The importance of artificial intelligence in geospatial domains has been recognised for many years, for example, in expert systems and knowledge-based systems (Openshaw and Openshaw 1997), geographically based problem solving (Smith 1984), and the analysis of social sensing data (Openshaw and Openshaw 1997). (Wang et al. 2018a). In this paper, we focus on artificial intelligence-based approaches for a specific category of 3D geodata, 3D point clouds, which are fundamental in photogrammetry, remote sensing, and computer vision (Weinmann et al. 2015) and have a wide range of applications in the construction of geospatial digital twins (Weinmann and colleagues 2015).

Several conceptual issues are associated with the concept of artificial intelligence, including the definitions of "natural," "human," and"general-purpose" intelligence. For want of a better phrase, the "most common mistake about artificial intelligence begins with the most common misconception about natural intelligence." "There is a common misperception that intelligence has only one dimension" (Kelly 2017). In the general public, the term artificial intelligence (AI) frequently conjures up connotations and expectations such as the ability to simulate or even surpass human intelligence. If artificial intelligence (AI) is viewed pragmatically as technological development, then "AI will increase human intelligence rather than replace it, in the same way that every tool amplifies our talents" (Lecun 2017). ELIZA was one of the artificial intelligence apps that served as an example of these debates. In 1966, Josef Weizenbaum created the world's first chatbot, which was a speech-based simulation of a psychologist's relationship with a patient. It "demonstrated the kind of danger potential that was encompassed inside such technological breakthroughs," according to Weizenbaum (Palatini 2014). Further discussion of this topic is provided by Copeland (1993), who examines the hurdles and obstacles that AI must overcome in order for "thinking" computers to be built. According to him, the key to artificial intelligence is the ability of computers to reason logically, to uncover meaning, to generalise and learn from prior experiences, and to be intelligent through the use of learning, thinking, problem solving, perception, and language, among other abilities.

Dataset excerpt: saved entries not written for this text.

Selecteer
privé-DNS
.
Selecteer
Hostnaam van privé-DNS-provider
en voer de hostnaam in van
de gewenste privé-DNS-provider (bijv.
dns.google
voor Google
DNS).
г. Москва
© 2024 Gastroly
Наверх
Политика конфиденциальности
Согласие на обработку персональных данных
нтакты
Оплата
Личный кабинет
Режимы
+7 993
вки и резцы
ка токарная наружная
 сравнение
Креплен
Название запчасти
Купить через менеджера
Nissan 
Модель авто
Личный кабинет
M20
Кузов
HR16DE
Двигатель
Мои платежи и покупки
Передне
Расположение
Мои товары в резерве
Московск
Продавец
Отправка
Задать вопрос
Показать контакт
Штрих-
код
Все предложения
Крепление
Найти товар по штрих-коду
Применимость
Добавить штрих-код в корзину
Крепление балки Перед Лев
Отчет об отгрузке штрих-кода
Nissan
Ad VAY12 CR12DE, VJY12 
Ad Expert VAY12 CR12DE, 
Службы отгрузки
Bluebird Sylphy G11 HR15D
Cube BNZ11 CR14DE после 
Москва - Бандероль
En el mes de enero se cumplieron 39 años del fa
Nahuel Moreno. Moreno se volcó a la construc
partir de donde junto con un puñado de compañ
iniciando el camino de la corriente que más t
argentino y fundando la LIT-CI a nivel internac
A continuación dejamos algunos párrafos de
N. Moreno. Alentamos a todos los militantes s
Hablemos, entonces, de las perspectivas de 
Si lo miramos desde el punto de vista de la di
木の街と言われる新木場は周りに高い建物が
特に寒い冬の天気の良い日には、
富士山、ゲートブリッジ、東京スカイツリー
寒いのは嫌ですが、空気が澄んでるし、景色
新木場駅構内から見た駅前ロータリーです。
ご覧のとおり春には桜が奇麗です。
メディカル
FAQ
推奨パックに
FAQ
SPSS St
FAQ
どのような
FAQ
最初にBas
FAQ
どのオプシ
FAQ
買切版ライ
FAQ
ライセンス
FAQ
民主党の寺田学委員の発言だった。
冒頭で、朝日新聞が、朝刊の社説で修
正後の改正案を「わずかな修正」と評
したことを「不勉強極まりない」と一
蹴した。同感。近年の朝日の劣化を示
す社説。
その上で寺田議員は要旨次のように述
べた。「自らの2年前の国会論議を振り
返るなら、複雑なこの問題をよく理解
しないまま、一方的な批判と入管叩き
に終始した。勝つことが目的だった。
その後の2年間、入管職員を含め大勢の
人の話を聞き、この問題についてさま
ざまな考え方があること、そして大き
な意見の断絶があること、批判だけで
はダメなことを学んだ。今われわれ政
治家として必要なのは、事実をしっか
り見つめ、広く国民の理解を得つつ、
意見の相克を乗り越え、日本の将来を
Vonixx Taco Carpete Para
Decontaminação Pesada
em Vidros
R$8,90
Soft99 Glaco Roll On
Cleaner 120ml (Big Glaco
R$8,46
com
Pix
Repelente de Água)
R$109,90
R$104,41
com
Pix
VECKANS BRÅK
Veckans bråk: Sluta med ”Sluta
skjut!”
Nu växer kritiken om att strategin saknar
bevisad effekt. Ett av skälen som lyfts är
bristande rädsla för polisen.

In general, there is no clear distinction between artificial intelligence and non-AI technology. Consider, for example, an autopilot driving an aircraft: at first, it was regarded as artificial intelligence, but today it is considered a standard working technological component of most aircraft. That is to say, "when artificial intelligence (AI) becomes widely used, it is typically no longer acknowledged to be such" (Haenlein and Kaplan 2019). In this sense, the term "AI" is most commonly used to refer to technology that goes beyond the limitations of present technological capabilities. In this paper, we discuss artificial intelligence in a geospatial setting, with a particular emphasis on the possibilities of machine learning and deep learning for 3D point clouds.